University College London Hospitals v KG [2018] EWCOP 29
Essex
39 Essex Chambers have kindly agreed for the following summary to be reproduced below. The remainder of the newsletter can be read here: Media:Essex newsletter 90.pdf.
Novel treatments and best interests
UCLH NHS Trust v KG [2018] EWCOP 29B (Cohen J)
Best interests – medical treatment
Summary and comment[1]
In this case, Cohen J had to decide whether to give authority to administer an entirely novel treatment to a middle-aged man suffering from sporadic CJD. All agreed, including the Official Solicitor’s behalf, that the treatment was in his best interests. It was vitally important that treatment begin immediately, as the man’s condition was progressing rapidly.
In approving the treatment, Cohen J identified that the best interests test, here, could be broken down into the following factors (at paragraph 17):
[first] the nature of the treatment that is proposed, what is involved and what its prospects of success are. Secondly, what are the views of the patient, what does he want and what do his nearest and dearest want? Thirdly, how do I feed into the thought process the fact that this is a novel and experimental treatment.
As to nature, the actual treatment was not hugely invasive, it might require direct placement into the brain, together with continual – and potentially uncomfortable – monitoring. Cohen J identified a series of safeguards that were in place regarding the novelty of the treatment, including (at paragraph 22) that:
Next, the Trust in the middle of this year, anticipating that this sort of case would arise within the reasonably foreseeable future, has been in communication with the Official Solicitor and has had at least one meeting with the Official Solicitor involving the appropriate medical staff. That is a step which I applaud. It means the Official Solicitor has had time to consider all the relevant facts and, even though he was doing so in a vacuum without a patient on hand, it permitted the thought processes about the relevant matters to develop without the pressure of a case that was coming imminently before the courts.
When it came to wishes, it was clear that KG himself wanted it.

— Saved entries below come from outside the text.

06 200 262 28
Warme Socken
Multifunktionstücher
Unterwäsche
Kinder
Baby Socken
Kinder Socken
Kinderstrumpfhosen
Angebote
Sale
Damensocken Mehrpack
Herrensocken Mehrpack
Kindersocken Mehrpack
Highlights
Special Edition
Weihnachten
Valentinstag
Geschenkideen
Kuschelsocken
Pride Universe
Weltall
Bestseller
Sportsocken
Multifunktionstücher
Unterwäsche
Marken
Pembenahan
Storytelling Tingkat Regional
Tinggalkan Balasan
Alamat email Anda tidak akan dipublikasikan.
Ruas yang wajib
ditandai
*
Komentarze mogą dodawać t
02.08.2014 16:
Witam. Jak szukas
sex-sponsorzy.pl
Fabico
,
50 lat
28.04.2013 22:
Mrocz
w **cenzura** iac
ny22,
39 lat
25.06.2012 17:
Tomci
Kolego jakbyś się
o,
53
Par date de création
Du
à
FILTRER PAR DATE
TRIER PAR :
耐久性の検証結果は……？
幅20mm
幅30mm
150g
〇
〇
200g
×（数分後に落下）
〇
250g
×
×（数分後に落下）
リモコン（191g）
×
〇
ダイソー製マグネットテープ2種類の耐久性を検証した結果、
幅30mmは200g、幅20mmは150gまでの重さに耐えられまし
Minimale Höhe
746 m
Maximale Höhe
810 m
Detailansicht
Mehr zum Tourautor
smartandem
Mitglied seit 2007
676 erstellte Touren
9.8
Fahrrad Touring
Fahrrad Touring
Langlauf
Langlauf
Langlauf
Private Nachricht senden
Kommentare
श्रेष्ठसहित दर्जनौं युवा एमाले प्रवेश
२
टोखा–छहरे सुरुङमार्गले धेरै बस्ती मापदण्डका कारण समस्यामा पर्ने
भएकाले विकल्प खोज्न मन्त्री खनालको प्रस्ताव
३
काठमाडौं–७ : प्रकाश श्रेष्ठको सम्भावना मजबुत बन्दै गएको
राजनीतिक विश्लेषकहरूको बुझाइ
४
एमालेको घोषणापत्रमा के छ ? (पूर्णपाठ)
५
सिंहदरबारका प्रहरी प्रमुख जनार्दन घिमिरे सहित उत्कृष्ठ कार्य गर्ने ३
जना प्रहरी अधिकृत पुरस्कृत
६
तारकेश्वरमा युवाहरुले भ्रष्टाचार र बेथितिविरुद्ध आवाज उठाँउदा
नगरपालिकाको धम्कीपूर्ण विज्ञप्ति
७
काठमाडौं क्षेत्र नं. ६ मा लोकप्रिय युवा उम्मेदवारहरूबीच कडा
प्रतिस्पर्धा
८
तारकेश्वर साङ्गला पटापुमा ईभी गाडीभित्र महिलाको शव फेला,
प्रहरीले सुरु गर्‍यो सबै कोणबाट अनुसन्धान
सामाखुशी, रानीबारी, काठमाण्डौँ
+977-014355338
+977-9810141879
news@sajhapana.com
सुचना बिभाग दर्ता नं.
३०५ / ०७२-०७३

Perhaps slightly more surprisingly, Cohen J also took into account the wishes of and, impact upon, his family, following Simms v NHS Trust [2002] EWHC 2734 (Fam)B, concerning an (unrelated) 16 year and an 18 year old, in which Dame Elizabeth Butler-Sloss had noted that:
The impact of refusal by this court of granting the declarations on each set of parents and, in one case, 5 siblings, and in the other case, one sibling, would in my view be enormous and palpable. In a finely balanced case I should give the views of the parents and the effect upon them of refusal great weight in the wider considerations of the best interests test which the court has to apply to each patient.
Cohen J had no hesitation in approving the treatment as being in his best interests.
Two further points of importance arose:
- 1. In making the application, the Trust made clear that, following the judgment in Y it [did not][2] propose to bring further applications before the court in the event that it proposes to treat future patients with PRN100 and the patient and his/her family are in agreement. Cohen J demurred, noting that:
30. Obviously I am not dealing with other cases, but I would respectfully suggest that it might be premature to arrive at such a conclusion until the results of this treatment are known. It may be that the benefit or risk analysis changes.
31. I do, of course, accept that these cases are extremely urgent and they must be brought on to a hearing with great speed. That this can be done is evidenced by this case, an application issued I think on Thursday last week, possibly Wednesday, and is now before me for a final hearing on the Monday of the following week.
- 2. The Official Solicitor invited the court to persuade the court that the Bolam test was one that should be adopted, drawing attention to the passage in Simms at paragraph 42, where the President had said:
First [the doctor] must act at all times in accordance with a responsible and competent body of relevant professional opinion, generally described as the 'Bolam test' ... [Secondly] ... a duty to act in the best interests of a mentally incapacitated patient.
However, Cohen J declined to do so, noting (at paragraph 33) that
Simms was a case that pre-dated the Mental Capacity Act, and I do not think it is helpful to layer an additional level of test on top of those which are set out in the Mental Capacity Act.
The test is therefore simply that contained in the MCA, although we would suggest that a doctor who was acting entirely outside the scope of a body of relevant professional opinion would in the ordinary run of events have a difficult time explaining how they could be said reasonably to be acting in the best interests of the patient to whom they were administering the treatment.